Maybe the gangsta award deserves to go to Boys N Da Hood. After all, it's a good movie. This genre hits it's peak in the early 90s, either that, or that's when I hit my peak of the gangsta rap culture. The movies that made this white kid think it's cool to be black aside from the two mentioned were anything else by Spike Lee, Menace to Society, which had that cat O-Dog, who was the first person I ever saw shoot a gun sideways, and swat bullets when a drive-by was coming by ... and here we go ... what do you call it when you're on the defensive end of a drive-by? Just another victim? There's gotta be something ... and speaking of "Just another victim", that was a song by some rap-rock combo act for the soundtrack of that movie Judgment Night which was also part of this gangsta movie era, this one complete with a full soundtrack of acts like Cypress Hill performing with acts like Sonic Youth to further stretch crossover appeal of gangstaism into white rock'n roll culture.

There was Juice, Dead Presidents and let's not forget the movies with Ice-T, like Colors, and New Jack City.
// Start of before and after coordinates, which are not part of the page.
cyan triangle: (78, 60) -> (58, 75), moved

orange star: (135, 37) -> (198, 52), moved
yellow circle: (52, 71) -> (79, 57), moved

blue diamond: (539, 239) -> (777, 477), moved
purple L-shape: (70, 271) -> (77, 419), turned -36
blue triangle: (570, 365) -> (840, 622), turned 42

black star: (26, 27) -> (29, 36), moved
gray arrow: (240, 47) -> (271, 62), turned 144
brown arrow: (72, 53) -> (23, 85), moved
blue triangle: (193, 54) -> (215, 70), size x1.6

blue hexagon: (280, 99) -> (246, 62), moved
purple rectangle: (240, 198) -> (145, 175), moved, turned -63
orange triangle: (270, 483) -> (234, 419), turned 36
To coincide with the golden era of hip hop, there was a golden era of gangsta movies, even if you go back and watch most of these films, and your more likely to laugh at something like Cuba Gooding's shirt, rather than shedding a tear for the one non-gangsta who was about to escape the ghetto, ends up getting killed on the last day of school or what not before college. It's basically the gangsta movie version of the cop getting shot down on his last day before retirement. It always happens in these movies. It was so serious back then, and nearly comical now (sorry, Ricky, but look at the bright side, your death did open up a scholarship at USC, and the program got really good!)
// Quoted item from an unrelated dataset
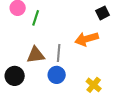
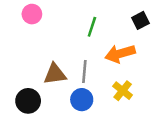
green line: (36, 18) -> (92, 27), moved
yellow cross: (94, 85) -> (123, 91), moved

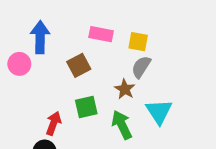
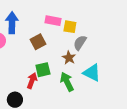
yellow square: (138, 42) -> (70, 27), moved
cyan triangle: (159, 111) -> (92, 73), turned -30
red arrow: (53, 123) -> (32, 81), moved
What happens next though, did my culture change? Did I start wearing too many tye-dyes, listen to too much free-form jazz and get caught up in cheap camera work by the likes of Tarantino to take this gangsta genre seriously, or did the gangsta movies simply start sucking, the way rap did once the mid-nineties struck, and it was all about how many people you killed or how many times you'd been shot, rather than how good of a rapper you were? Even though Spike Lee has turned into a full blown douchebag now, he was Chuck D classy back then, or maybe it was just my teenager eyes. Chuck D didn't smoke the chronic and Public Enemy died in the early 1990s when it became essential for every rap act to promote marijuana. Dr. Dre himself went from not smoking it in "Express Yourself" to putting it on the cover of his first solo CD once he realized what a great marketing tool it was. Chuck knew not to sell out, cuz if he did, he'd have to get da hell out.
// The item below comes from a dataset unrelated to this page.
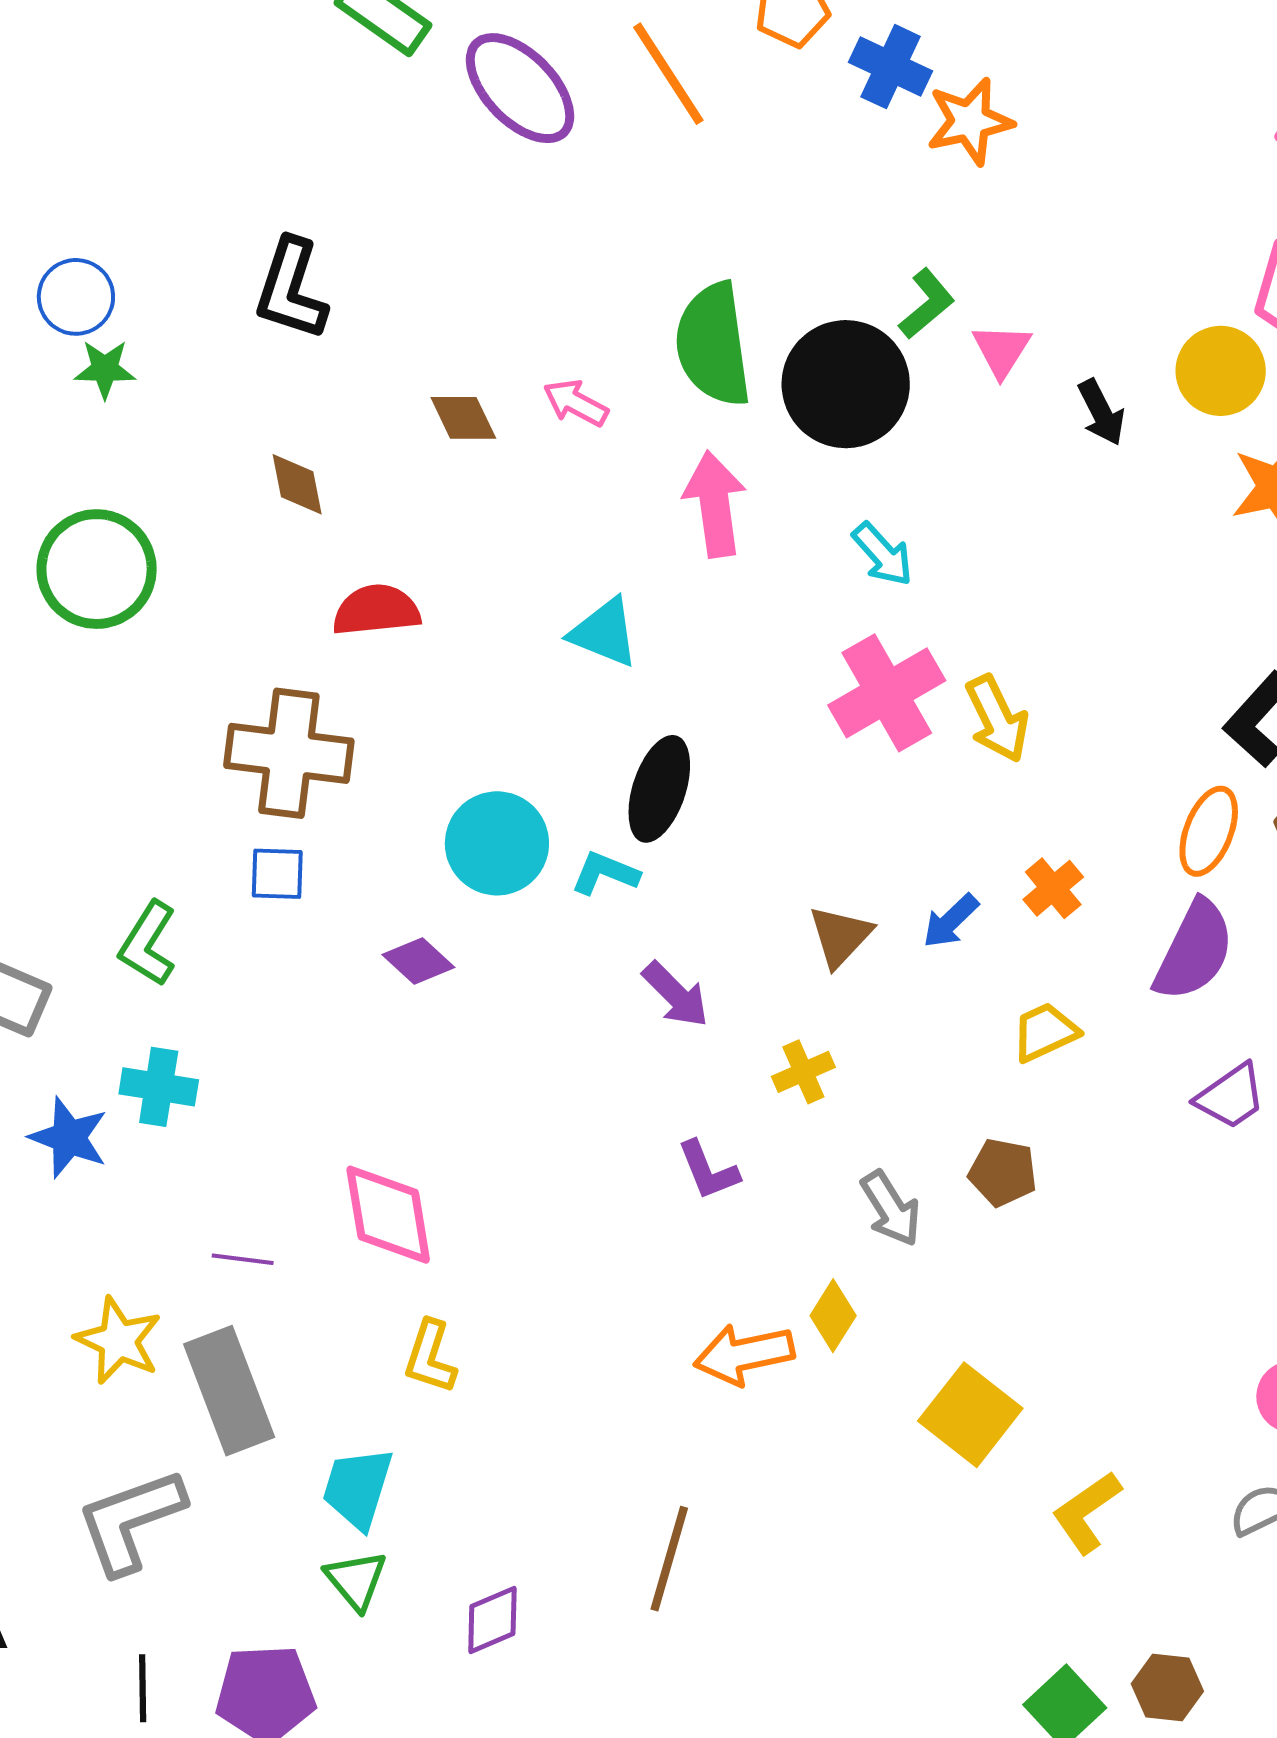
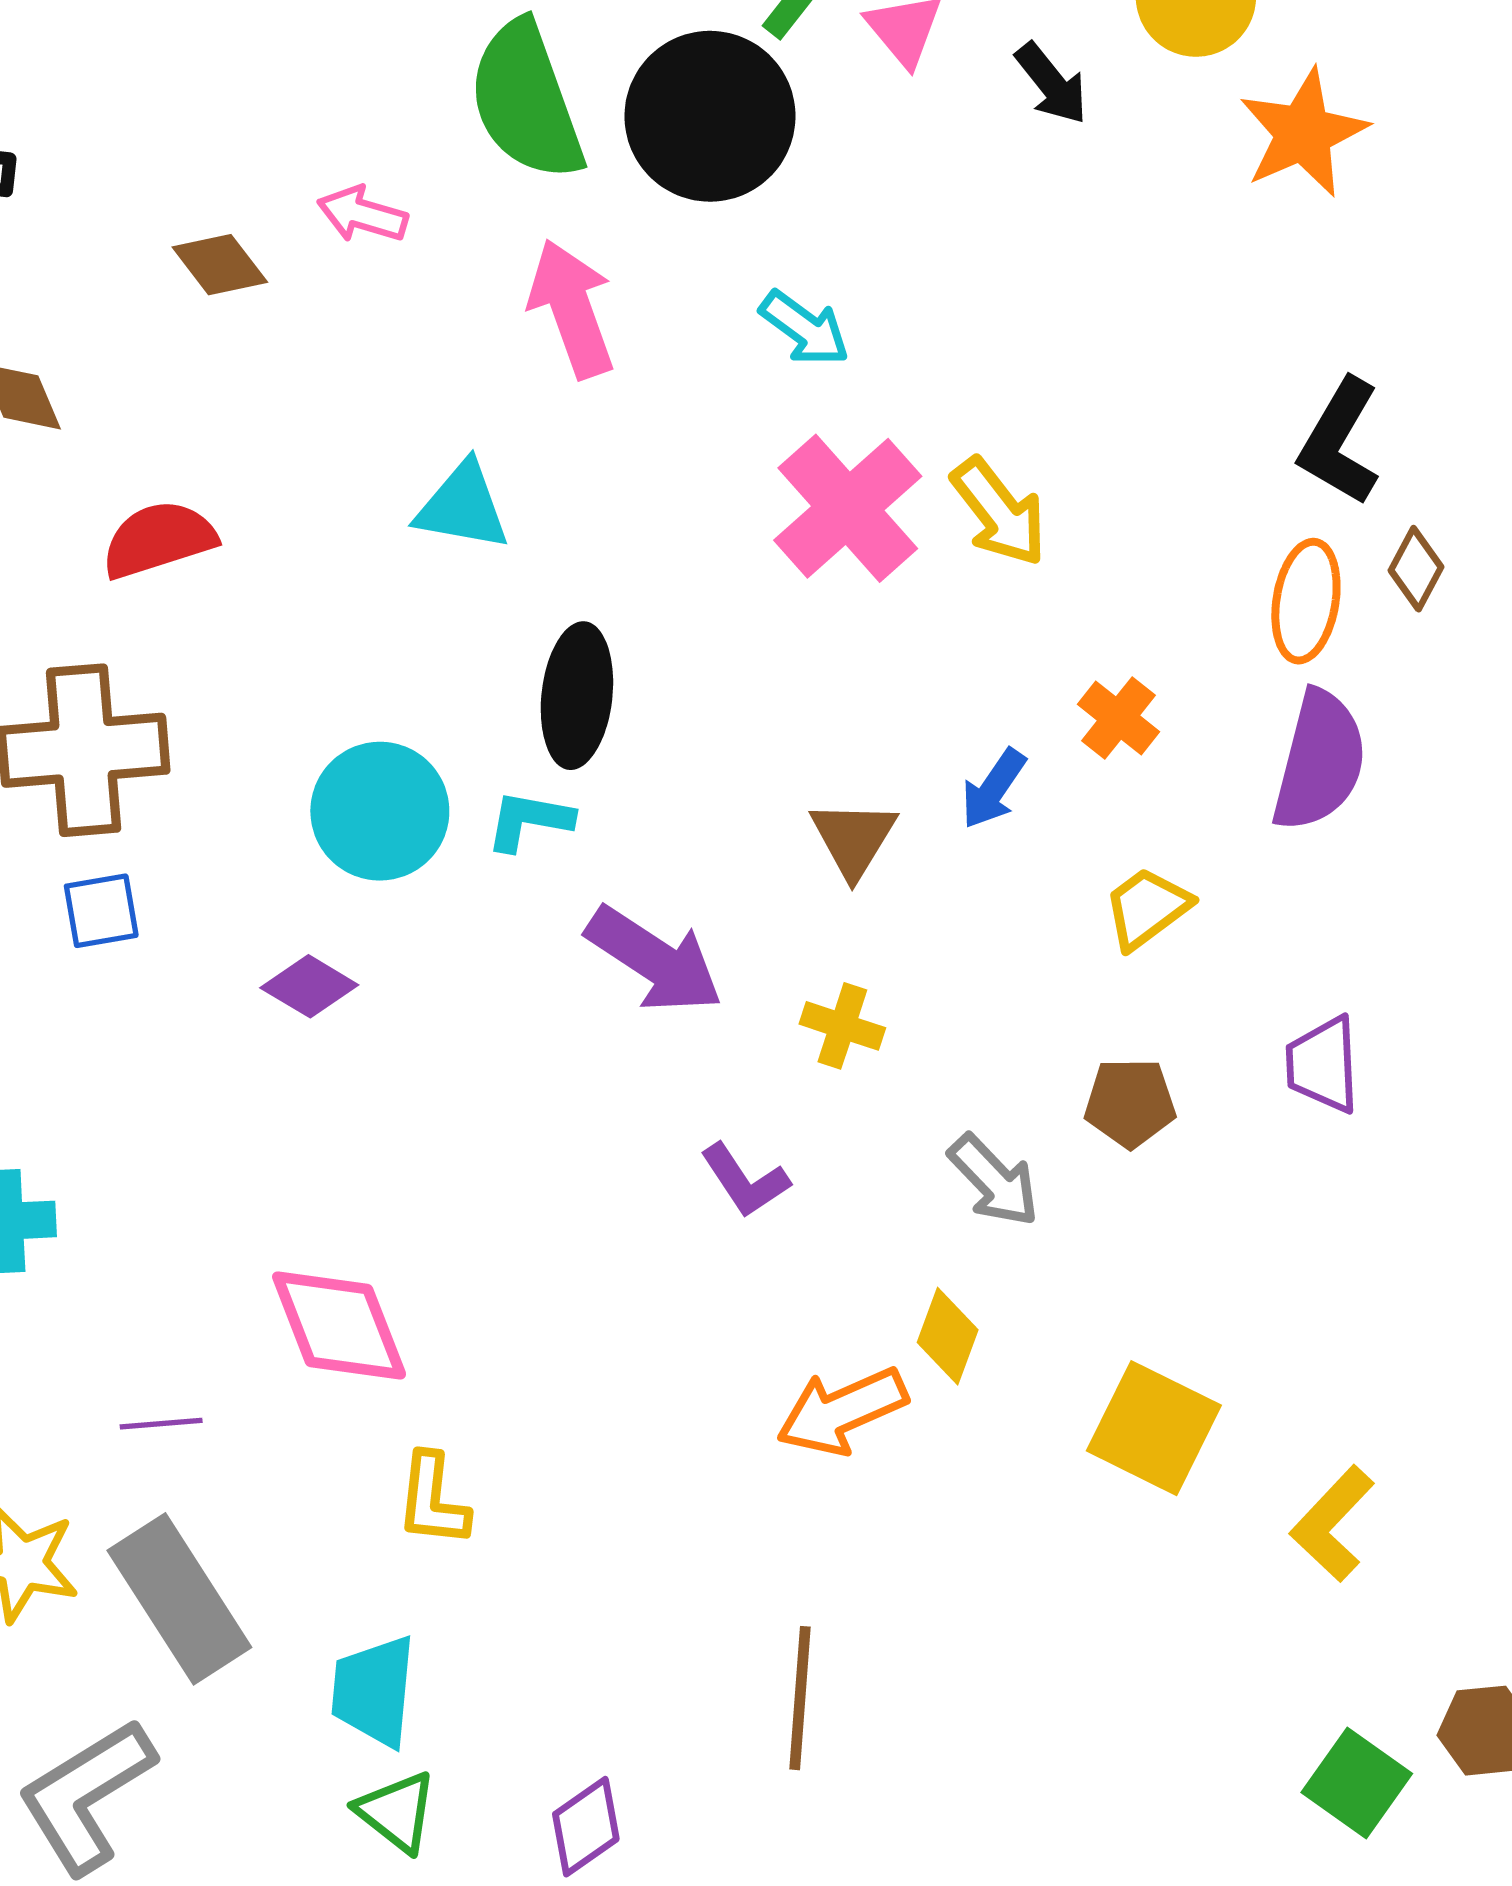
purple arrow: (676, 995) -> (654, 960), size x1.4
yellow cross: (803, 1072) -> (842, 1026), turned -36
purple trapezoid: (1231, 1096) -> (1323, 1065), moved, turned 134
The way I'm writing this now, I'm a cranky middle aged white man who's lost touch with the youth and the gangsta rap culture, which pitifully seems like the only sub-culture that's had a resounding affect on the youth since that whole punk, new wave thing of the late 70s. The 80s were a sub-culture killer, and grunge lasted what, 3 years and all that's left to show for it is Pearl Jam, who my friends tell me isn't even grunge? (C'mon though guys, look at all the flannel, THAT'S GRUNGE!) Their has been jam band guy, tight jeans bright belt guy (my favorite), roaring lesbian err woman of the 90s, but really no sub-culture that really cares about anything other than wearing alternative clothes or doing alternative drugs. I'm obviously not the same person I was in the 90s, and what I'm realizing now, is that it was a decade that was in full identity crisis because we had just experienced the 80s and knew we had nothing, so we made the best of what we had. It was as if the Reagan 80s erased everything that happened in the 60s and 70s because everybody got lazy with consumerism. I had a very tough time writing this piece tonight because a couple months ago I bought a big flat screen tv and a reclining couch and I'm still madly in love with using them ... TWO MONTHS!!! The Boys N Da Hood didn't have any of these products, just dey homies, and if someone got smoked loc, Ice Cube was going to be pissed off.